Information shown Block Start

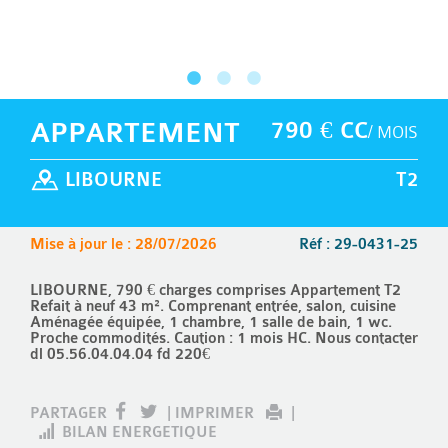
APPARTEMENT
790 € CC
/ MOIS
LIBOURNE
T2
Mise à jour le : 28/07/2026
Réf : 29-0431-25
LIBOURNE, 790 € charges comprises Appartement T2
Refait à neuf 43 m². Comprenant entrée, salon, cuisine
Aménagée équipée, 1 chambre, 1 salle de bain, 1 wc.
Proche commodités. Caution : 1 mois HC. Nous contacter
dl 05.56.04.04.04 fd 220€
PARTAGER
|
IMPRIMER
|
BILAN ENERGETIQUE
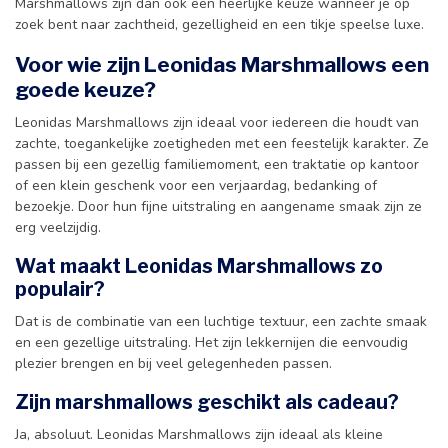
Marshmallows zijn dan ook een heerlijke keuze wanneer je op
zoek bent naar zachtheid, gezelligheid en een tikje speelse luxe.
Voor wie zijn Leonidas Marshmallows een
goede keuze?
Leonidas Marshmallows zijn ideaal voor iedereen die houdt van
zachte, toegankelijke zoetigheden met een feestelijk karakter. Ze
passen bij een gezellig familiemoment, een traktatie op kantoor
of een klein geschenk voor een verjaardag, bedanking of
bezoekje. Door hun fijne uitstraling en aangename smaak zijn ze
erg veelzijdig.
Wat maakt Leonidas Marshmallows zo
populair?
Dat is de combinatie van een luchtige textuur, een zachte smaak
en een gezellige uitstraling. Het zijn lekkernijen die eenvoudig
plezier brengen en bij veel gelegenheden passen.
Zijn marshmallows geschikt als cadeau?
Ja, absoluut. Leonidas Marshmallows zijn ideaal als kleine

Information shown Block End
Information shown Block Start

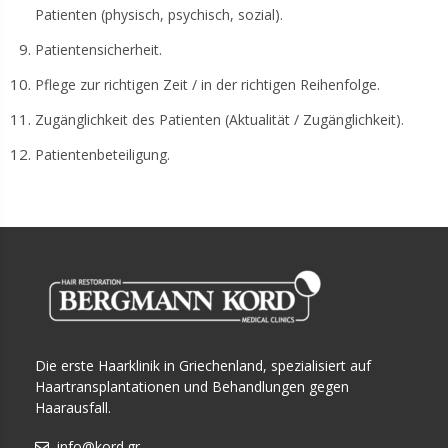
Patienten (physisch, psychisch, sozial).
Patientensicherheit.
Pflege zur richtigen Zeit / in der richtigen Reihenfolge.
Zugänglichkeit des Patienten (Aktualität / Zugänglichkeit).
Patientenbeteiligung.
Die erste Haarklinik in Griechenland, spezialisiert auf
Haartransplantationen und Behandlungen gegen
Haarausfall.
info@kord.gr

Information shown Block End

▶ Work request
Pull every line containing "ideaal" from the entries above and copy it.

▶ Output
Leonidas Marshmallows zijn ideaal voor iedereen die houdt van
Ja, absoluut. Leonidas Marshmallows zijn ideaal als kleine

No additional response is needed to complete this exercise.